▼▼▼

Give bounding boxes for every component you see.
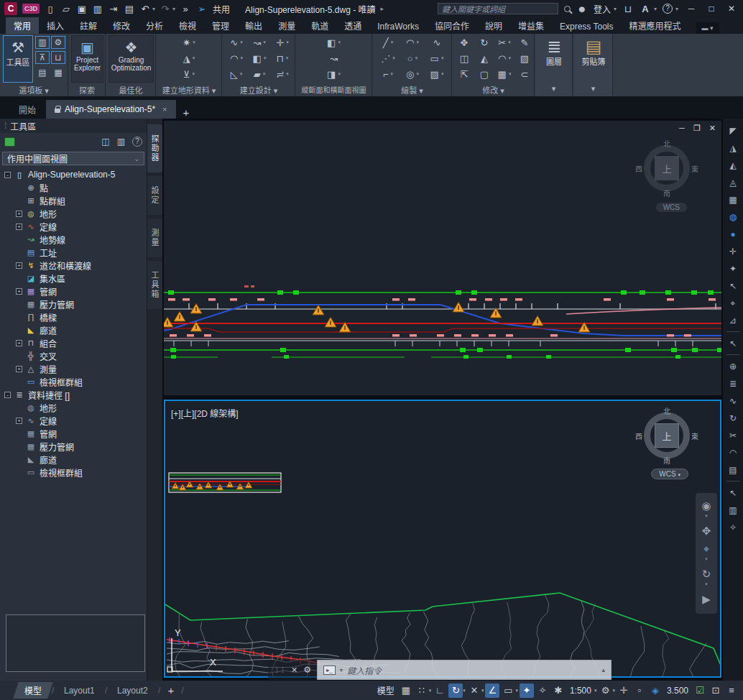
help-icon[interactable]: ? (132, 137, 142, 147)
tree-item-turnouts-crossovers[interactable]: +↯道岔和橫渡線 (0, 259, 147, 272)
ribbon-tab-精選應用程式[interactable]: 精選應用程式 (622, 17, 689, 34)
tree-item-ds-view-frame-groups[interactable]: ▭檢視框群組 (0, 466, 147, 479)
measure-angle-icon[interactable]: ⊿ (725, 313, 741, 328)
recent-commands-caret-icon[interactable]: ▾ (340, 667, 343, 673)
modify-tool-2[interactable]: ✂▾ (494, 34, 514, 50)
polar-tracking-icon-caret[interactable]: ▾ (463, 688, 466, 694)
table-check-icon[interactable]: ▤ (725, 462, 741, 477)
panel-label-palettes[interactable]: 選項板 ▾ (0, 84, 68, 96)
arc-segment-icon[interactable]: ◠ (725, 445, 741, 460)
create-design-tool-1[interactable]: ↝▾ (248, 34, 271, 50)
profile-section-tool-0[interactable]: ◧▾ (296, 34, 372, 50)
customization-menu-icon[interactable]: ≡ (724, 683, 739, 698)
workspace-switching-icon-caret[interactable]: ▾ (612, 688, 615, 694)
point-create-icon[interactable]: ✛ (725, 244, 741, 259)
orbit-icon-caret[interactable]: ▾ (705, 581, 708, 587)
tree-item-intersections[interactable]: ╬交叉 (0, 349, 147, 362)
save-icon[interactable]: ▣ (76, 4, 88, 14)
geomap-icon[interactable]: ◍ (725, 209, 741, 224)
isolate-objects-icon[interactable]: ▫ (632, 683, 647, 698)
tree-expander[interactable]: - (4, 392, 11, 398)
panel-label-create-design[interactable]: 建立設計 ▾ (223, 84, 295, 96)
create-ground-flyout-1[interactable]: ◮▾ (157, 50, 221, 66)
create-design-tool-3[interactable]: ◠▾ (225, 50, 248, 66)
create-design-tool-0[interactable]: ∿▾ (225, 34, 248, 50)
panel-label-optimization[interactable]: 最佳化 (106, 84, 155, 96)
geolocation-icon[interactable]: ● (725, 226, 741, 241)
zoom-point-icon[interactable]: ⌖ (725, 295, 741, 310)
tree-item-catchments[interactable]: ◪集水區 (0, 272, 147, 285)
wcs-menu-bottom[interactable]: WCS ▾ (651, 469, 688, 479)
modify-tool-6[interactable]: ◠▾ (494, 50, 514, 66)
draw-tool-5[interactable]: ▭▾ (425, 50, 449, 66)
annotation-scale-value-caret[interactable]: ▾ (594, 688, 597, 694)
viewcube-top[interactable]: 上 北 南 西 東 (640, 141, 694, 195)
tree-item-corridors[interactable]: ◣廊道 (0, 323, 147, 336)
item-view-icon[interactable]: ◫ (101, 137, 109, 147)
object-snap-icon-caret[interactable]: ▾ (515, 688, 518, 694)
ribbon-tab-分析[interactable]: 分析 (138, 17, 171, 34)
palettes-tool-icon-5[interactable]: ▦ (51, 66, 65, 79)
new-drawing-tab-button[interactable]: + (177, 106, 195, 119)
share-icon[interactable]: ➢ (196, 4, 208, 14)
toolspace-title-bar[interactable]: ⁞工具區 (0, 119, 147, 133)
ortho-mode-icon[interactable]: ∟ (433, 683, 447, 698)
palettes-tool-icon-0[interactable]: ▥ (35, 36, 50, 49)
ribbon-tab-註解[interactable]: 註解 (72, 17, 105, 34)
vp-close-icon[interactable]: ✕ (709, 124, 716, 133)
create-design-tool-6[interactable]: ◺▾ (225, 66, 248, 82)
project-explorer-button[interactable]: ▣ Project Explorer (71, 35, 103, 83)
performance-check-icon[interactable]: ☑ (693, 683, 707, 698)
command-grip-icon[interactable]: ⋮⋮ (274, 666, 285, 673)
selection-cycling-icon[interactable]: ✛ (617, 683, 631, 698)
file-tab-close-icon[interactable]: × (162, 105, 167, 114)
tree-item-drawing[interactable]: -▯Align-Superelevation-5 (0, 168, 147, 181)
palettes-tool-icon-4[interactable]: ▤ (35, 66, 50, 79)
bearing-distance-icon[interactable]: ◭ (725, 157, 741, 172)
tree-expander[interactable]: + (16, 224, 22, 230)
draw-tool-4[interactable]: ○▾ (400, 50, 425, 66)
elevation-value[interactable]: 3.500 (664, 684, 691, 697)
panel-label-profile-section[interactable]: 縱斷面和橫斷面視圖 (296, 84, 372, 96)
create-design-tool-4[interactable]: ◧▾ (248, 50, 271, 66)
modify-tool-5[interactable]: ◭ (474, 50, 494, 66)
tree-expander[interactable]: - (4, 172, 11, 178)
undo-icon[interactable]: ↶ (139, 4, 151, 14)
tree-item-view-frame-groups[interactable]: ▭檢視框群組 (0, 375, 147, 388)
ribbon-tab-檢視[interactable]: 檢視 (171, 17, 204, 34)
showmotion-icon[interactable]: ▶ (702, 594, 711, 605)
toolspace-view-combo[interactable]: 作用中圖面視圖 ⌄ (2, 152, 144, 165)
wcs-menu-top[interactable]: WCS (656, 203, 687, 212)
annotation-scale-value[interactable]: 1:500 (567, 684, 594, 697)
tree-expander[interactable]: + (16, 366, 22, 372)
save-as-icon[interactable]: ▥ (92, 4, 103, 14)
station-offset-icon[interactable]: ⊕ (725, 359, 741, 374)
import-icon[interactable]: ⇥ (108, 4, 119, 14)
draw-tool-1[interactable]: ◠▾ (400, 34, 425, 50)
customize-wrench-icon[interactable]: ⚙ (303, 665, 311, 675)
app-store-cart-icon[interactable]: ⊔ (622, 4, 634, 14)
active-drawing-icon[interactable] (4, 137, 15, 147)
tree-expander[interactable]: + (16, 418, 22, 424)
maximize-button[interactable]: □ (704, 4, 719, 14)
file-tab-document[interactable]: Align-Superelevation-5* × (46, 100, 176, 119)
modify-tool-9[interactable]: ▢ (474, 66, 494, 82)
ribbon-tab-測量[interactable]: 測量 (270, 17, 303, 34)
tree-item-ds-alignments[interactable]: +∿定線 (0, 414, 147, 427)
tree-item-surfaces[interactable]: +◍地形 (0, 207, 147, 220)
signin-caret-icon[interactable]: ▾ (614, 6, 617, 12)
tree-item-points[interactable]: ⊕點 (0, 181, 147, 194)
ribbon-tab-infraworks[interactable]: InfraWorks (369, 19, 427, 34)
layout-tab-layout1[interactable]: Layout1 (53, 683, 106, 698)
ribbon-tab-增益集[interactable]: 增益集 (510, 17, 552, 34)
new-file-icon[interactable]: ▯ (45, 4, 56, 14)
annotation-scale-icon[interactable]: ✱ (551, 683, 566, 698)
viewcube-bottom[interactable]: 上 北 南 西 東 (640, 408, 694, 463)
isometric-drafting-icon-caret[interactable]: ▾ (481, 688, 484, 694)
draw-tool-2[interactable]: ∿ (425, 34, 449, 50)
point-flash-icon[interactable]: ✧ (725, 520, 741, 535)
recent-commands-icon[interactable]: ▸_ (323, 666, 336, 675)
select-similar-icon[interactable]: ↖ (725, 485, 741, 500)
ribbon-tab-express-tools[interactable]: Express Tools (552, 19, 621, 34)
draw-tool-8[interactable]: ▨▾ (425, 66, 449, 82)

▲▲▲

**TASK PROMPT:**
Transcribe every line of the listing above exactly; skip the pictures.

**OUTPUT OF THE EXERCISE:**
Give bounding boxes for every component you see.
help-icon[interactable]: ? (132, 137, 142, 147)
tree-item-turnouts-crossovers[interactable]: +↯道岔和橫渡線 (0, 259, 147, 272)
ribbon-tab-精選應用程式[interactable]: 精選應用程式 (622, 17, 689, 34)
tree-item-ds-view-frame-groups[interactable]: ▭檢視框群組 (0, 466, 147, 479)
measure-angle-icon[interactable]: ⊿ (725, 313, 741, 328)
recent-commands-caret-icon[interactable]: ▾ (340, 667, 343, 673)
modify-tool-2[interactable]: ✂▾ (494, 34, 514, 50)
polar-tracking-icon-caret[interactable]: ▾ (463, 688, 466, 694)
table-check-icon[interactable]: ▤ (725, 462, 741, 477)
panel-label-palettes[interactable]: 選項板 ▾ (0, 84, 68, 96)
arc-segment-icon[interactable]: ◠ (725, 445, 741, 460)
create-design-tool-1[interactable]: ↝▾ (248, 34, 271, 50)
profile-section-tool-0[interactable]: ◧▾ (296, 34, 372, 50)
customization-menu-icon[interactable]: ≡ (724, 683, 739, 698)
workspace-switching-icon-caret[interactable]: ▾ (612, 688, 615, 694)
point-create-icon[interactable]: ✛ (725, 244, 741, 259)
orbit-icon-caret[interactable]: ▾ (705, 581, 708, 587)
tree-item-intersections[interactable]: ╬交叉 (0, 349, 147, 362)
save-icon[interactable]: ▣ (76, 4, 88, 14)
geomap-icon[interactable]: ◍ (725, 209, 741, 224)
isolate-objects-icon[interactable]: ▫ (632, 683, 647, 698)
tree-expander[interactable]: - (4, 392, 11, 398)
panel-label-create-design[interactable]: 建立設計 ▾ (223, 84, 295, 96)
create-ground-flyout-1[interactable]: ◮▾ (157, 50, 221, 66)
create-design-tool-3[interactable]: ◠▾ (225, 50, 248, 66)
create-design-tool-0[interactable]: ∿▾ (225, 34, 248, 50)
panel-label-optimization[interactable]: 最佳化 (106, 84, 155, 96)
geolocation-icon[interactable]: ● (725, 226, 741, 241)
zoom-point-icon[interactable]: ⌖ (725, 295, 741, 310)
tree-item-catchments[interactable]: ◪集水區 (0, 272, 147, 285)
wcs-menu-bottom[interactable]: WCS ▾ (651, 469, 688, 479)
modify-tool-6[interactable]: ◠▾ (494, 50, 514, 66)
draw-tool-5[interactable]: ▭▾ (425, 50, 449, 66)
annotation-scale-value-caret[interactable]: ▾ (594, 688, 597, 694)
viewcube-top[interactable]: 上 北 南 西 東 (640, 141, 694, 195)
tree-item-corridors[interactable]: ◣廊道 (0, 323, 147, 336)
item-view-icon[interactable]: ◫ (101, 137, 109, 147)
object-snap-icon-caret[interactable]: ▾ (515, 688, 518, 694)
ribbon-tab-分析[interactable]: 分析 (138, 17, 171, 34)
palettes-tool-icon-5[interactable]: ▦ (51, 66, 65, 79)
new-drawing-tab-button[interactable]: + (177, 106, 195, 119)
share-icon[interactable]: ➢ (196, 4, 208, 14)
toolspace-title-bar[interactable]: ⁞工具區 (0, 119, 147, 133)
ortho-mode-icon[interactable]: ∟ (433, 683, 447, 698)
palettes-tool-icon-0[interactable]: ▥ (35, 36, 50, 49)
ribbon-tab-註解[interactable]: 註解 (72, 17, 105, 34)
vp-close-icon[interactable]: ✕ (709, 124, 716, 133)
create-design-tool-6[interactable]: ◺▾ (225, 66, 248, 82)
project-explorer-button[interactable]: ▣ Project Explorer (71, 35, 103, 83)
performance-check-icon[interactable]: ☑ (693, 683, 707, 698)
command-grip-icon[interactable]: ⋮⋮ (274, 666, 285, 673)
selection-cycling-icon[interactable]: ✛ (617, 683, 631, 698)
file-tab-close-icon[interactable]: × (162, 105, 167, 114)
tree-item-drawing[interactable]: -▯Align-Superelevation-5 (0, 168, 147, 181)
palettes-tool-icon-4[interactable]: ▤ (35, 66, 50, 79)
bearing-distance-icon[interactable]: ◭ (725, 157, 741, 172)
tree-expander[interactable]: + (16, 224, 22, 230)
draw-tool-4[interactable]: ○▾ (400, 50, 425, 66)
elevation-value[interactable]: 3.500 (664, 684, 691, 697)
panel-label-profile-section[interactable]: 縱斷面和橫斷面視圖 (296, 84, 372, 96)
create-design-tool-4[interactable]: ◧▾ (248, 50, 271, 66)
modify-tool-5[interactable]: ◭ (474, 50, 494, 66)
tree-expander[interactable]: - (4, 172, 11, 178)
undo-icon[interactable]: ↶ (139, 4, 151, 14)
tree-item-view-frame-groups[interactable]: ▭檢視框群組 (0, 375, 147, 388)
ribbon-tab-檢視[interactable]: 檢視 (171, 17, 204, 34)
showmotion-icon[interactable]: ▶ (702, 594, 711, 605)
toolspace-view-combo[interactable]: 作用中圖面視圖 ⌄ (2, 152, 144, 165)
wcs-menu-top[interactable]: WCS (656, 203, 687, 212)
annotation-scale-value[interactable]: 1:500 (567, 684, 594, 697)
tree-expander[interactable]: + (16, 366, 22, 372)
save-as-icon[interactable]: ▥ (92, 4, 103, 14)
station-offset-icon[interactable]: ⊕ (725, 359, 741, 374)
import-icon[interactable]: ⇥ (108, 4, 119, 14)
draw-tool-1[interactable]: ◠▾ (400, 34, 425, 50)
customize-wrench-icon[interactable]: ⚙ (303, 665, 311, 675)
app-store-cart-icon[interactable]: ⊔ (622, 4, 634, 14)
active-drawing-icon[interactable] (4, 137, 15, 147)
tree-expander[interactable]: + (16, 418, 22, 424)
maximize-button[interactable]: □ (704, 4, 719, 14)
file-tab-document[interactable]: Align-Superelevation-5* × (46, 100, 176, 119)
modify-tool-9[interactable]: ▢ (474, 66, 494, 82)
ribbon-tab-測量[interactable]: 測量 (270, 17, 303, 34)
tree-item-ds-alignments[interactable]: +∿定線 (0, 414, 147, 427)
tree-item-surfaces[interactable]: +◍地形 (0, 207, 147, 220)
signin-caret-icon[interactable]: ▾ (614, 6, 617, 12)
tree-item-points[interactable]: ⊕點 (0, 181, 147, 194)
ribbon-tab-infraworks[interactable]: InfraWorks (369, 19, 427, 34)
layout-tab-layout1[interactable]: Layout1 (53, 683, 106, 698)
ribbon-tab-增益集[interactable]: 增益集 (510, 17, 552, 34)
new-file-icon[interactable]: ▯ (45, 4, 56, 14)
annotation-scale-icon[interactable]: ✱ (551, 683, 566, 698)
viewcube-bottom[interactable]: 上 北 南 西 東 (640, 408, 694, 463)
isometric-drafting-icon-caret[interactable]: ▾ (481, 688, 484, 694)
draw-tool-2[interactable]: ∿ (425, 34, 449, 50)
point-flash-icon[interactable]: ✧ (725, 520, 741, 535)
recent-commands-icon[interactable]: ▸_ (323, 666, 336, 675)
select-similar-icon[interactable]: ↖ (725, 485, 741, 500)
ribbon-tab-express-tools[interactable]: Express Tools (552, 19, 621, 34)
draw-tool-8[interactable]: ▨▾ (425, 66, 449, 82)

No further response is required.